Keine Sorge, ich bin kein "Pflanzendieb" nur weil ich bei anderen Teichen überschüssige Pflanzen gratis hole und nicht kaufen möchte . Diebstahl liegt mir natürlich fern und ich erkundige mich auch bei unseren Gemeinden ob erlaubt oder nicht...  teilweise sind sie sogar froh, dass man die Teiche etwas ausforstet. 

Aber das ist auch einer der Gründe, warum ich mich vermehrt an Leute wenden möchte, die wissen was mit ihrem Teich los ist. Klar, vorsichtig sein... geb dir da völlig recht. Deswegen bin ich ja auch im Forum hier, damit ich nichts übersehe und viel Infos bekomme.

Bin auch einige Runden um die Tümpel von da ich meine ersten Pflanzen hatte gegangen ob mir etwas besonderes auffällt. Natürlich kann man nicht alles sehen und so weiter... aber einfach vom nächstbesten Loch nehm ich auch nichts mit


----------



## Nestor (9. Mai 2007)

*AW: Neue Pflanzen oder Steine (desinfizieren!)*

Hi,

@Eugen 

Ich kippe das sicher nicht in meinen Teich. Keine Sorge! Komme selbst auch aus der Chemieecke! Mir wird nur zu naiv damit umgegangen. Wenn man eine Verbindung vorschlägt sollte man sie auch korrekt schreiben können. Bzw. mal erwähnen wie das Zeug eigentlich wirkt. Und unselektiver geht ja mal gar nicht. 
Nur mal ganz ehrlich, glaubst du wirklich an die Wirkung gegenüber __ Parasiten oder höherem Getier? Bei Bakterien seh ichs ja noch ein, aber irgendwelcher __ Würmer o.Ä.?! Da hab ich meine Zweifel. Das Zeug oxidiert einfach alles und wie groß muss die Einwirkzeit sein um bspw. einen Blutsauger zu töten?

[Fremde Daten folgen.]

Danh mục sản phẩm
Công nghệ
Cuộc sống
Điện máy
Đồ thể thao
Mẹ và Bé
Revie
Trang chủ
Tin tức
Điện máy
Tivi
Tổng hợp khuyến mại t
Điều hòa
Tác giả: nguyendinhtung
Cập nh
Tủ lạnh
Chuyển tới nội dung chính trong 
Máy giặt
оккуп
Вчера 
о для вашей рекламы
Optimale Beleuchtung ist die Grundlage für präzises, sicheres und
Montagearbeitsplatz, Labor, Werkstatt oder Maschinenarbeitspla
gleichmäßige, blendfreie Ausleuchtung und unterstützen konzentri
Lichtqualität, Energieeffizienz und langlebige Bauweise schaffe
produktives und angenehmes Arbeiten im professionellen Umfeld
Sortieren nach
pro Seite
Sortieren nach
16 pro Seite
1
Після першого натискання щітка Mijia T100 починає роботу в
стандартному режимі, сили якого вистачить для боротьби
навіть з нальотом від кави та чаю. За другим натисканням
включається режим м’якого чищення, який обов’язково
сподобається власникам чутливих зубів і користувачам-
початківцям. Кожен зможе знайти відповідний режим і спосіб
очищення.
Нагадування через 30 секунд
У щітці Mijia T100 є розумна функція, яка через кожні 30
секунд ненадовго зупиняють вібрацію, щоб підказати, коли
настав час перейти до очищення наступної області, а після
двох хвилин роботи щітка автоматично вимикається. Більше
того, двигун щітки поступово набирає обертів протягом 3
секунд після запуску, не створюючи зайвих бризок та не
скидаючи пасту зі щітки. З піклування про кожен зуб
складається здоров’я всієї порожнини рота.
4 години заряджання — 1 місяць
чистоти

Schädige ich damit nicht auch die Pflanze in gleichem Maße? 
Desweiteren tümmeln sich in einem Teich schon so viele potentielle Krankheitserreger von Natur aus. Egal ob in dem Neuen oder dem Alten. 

Mein Großvater meinte seine Aquarien mit KPM behandeln zu müssen. Ging eigentlich meist schon, bis er halt mal ein wenig zu viel reingeschmissen hat. Pflanzen, Fische ... sind die jetzt erstickt oder wurden die Kiemen oxidiert? Die Pflanzen sind regelrecht zerfallen. Alles war braun.

Das Entwurmungsmittel (Flubenol) das ich sarkastischer Weise vorgeschlagen hab, wird in 30 min meiner Meinung nach nicht viel bringen. Steht ja z.B. im Wikipediaartikel. In der Aquaristik werden 7 Tage Kontaktzeit empfohlen. 

@ Annett

Garnelen? Zwerggarnelen? Die kann man ganz leicht umbringen. Kauf einfach leckere frische __ Aquarienpflanzen, die richtig schön gesund aussehen, und setzt die gleich ins Aquarium ein. Es leben die Pflanzenschutzmittel wie Algizide, Molluskizide etc. damit man sich ja keine Algen oder __ Schnecken oder so vernichtenswertes Zeug ins AQ holt. Liest man in Garnelenforen öfters, dass dann plötzlich die Tierchen zuckend am Boden liegen, obwohl die Pflanzen abgewaschen wurden... was ist denn da das größere Übel? 

Ich bekomm da immer nen Hals. Z.B. bei den Moorbeet-Leuten geht öfters mal drum was man gegen Amseln, Kellerasseln, Schnecken, Ameisen etc. machen kann. Also wie man die effektiv killt, weil die ja was an den Pflanzen machen könnten. Manchmal denk ich mir, dass Briefmarken sammeln oder nen Ferienjob im Schlachthof sinnvoller wären. Verstehst wie ich das meine (jedenfalls NICHT böse!!  ) 

Viele Grüße,
Björn


----------



## Eugen (9. Mai 2007)

*AW: Neue Pflanzen oder Steine (desinfizieren!)*

Hallo Björn,
  
ich dachte eigentlich immer nur an Desinfektion. 
mein naturnaher Teich bekommt eh solche Sachen nicht zu Gesicht.
bin halt keine Koinase  

gruß Eugen


----------



## Annett (9. Mai 2007)

*AW: Neue Pflanzen oder Steine (desinfizieren!)*

Öhm,

also ich wollte meine Garnelen beileibe nicht killen - ist mir auch nicht durch das Einsetzen der behandelten Seerose "geglückt". 
Logo, dass ich sie vorher gründlich durchgespült hatte.

Wasserpflanzen (außer für den Teich) habe ich seit Jahren nicht mehr gekauft. Eher mal vom Nachbarn oder guten Freunden (auch hier aus dem Forum), die zu Besuch waren, geschenkt bekommen.  Da weiß ich dann schon eher, was ich habe. 
Aber gut zu wissen, dass ich keine Pflanzen aus dem Handel nehmen sollte.. ist wohl wie mit den Schnittblumen heutzutage ->ungenießbar. 

Also wieder was dazu gelernt!


----------



## Frankia (6. Sep. 2009)

*AW: Neue Pflanzen oder Steine (desinfizieren!)*

Hallo zusammen,

habe mir das Buch "Gesunde Koi" und dort gelesen, dass man z.B. Trichodina mit einem Bad in Kaliumpermagnant, anstatt in jodfreien Kochsalzbädern,  bekämpfen kann.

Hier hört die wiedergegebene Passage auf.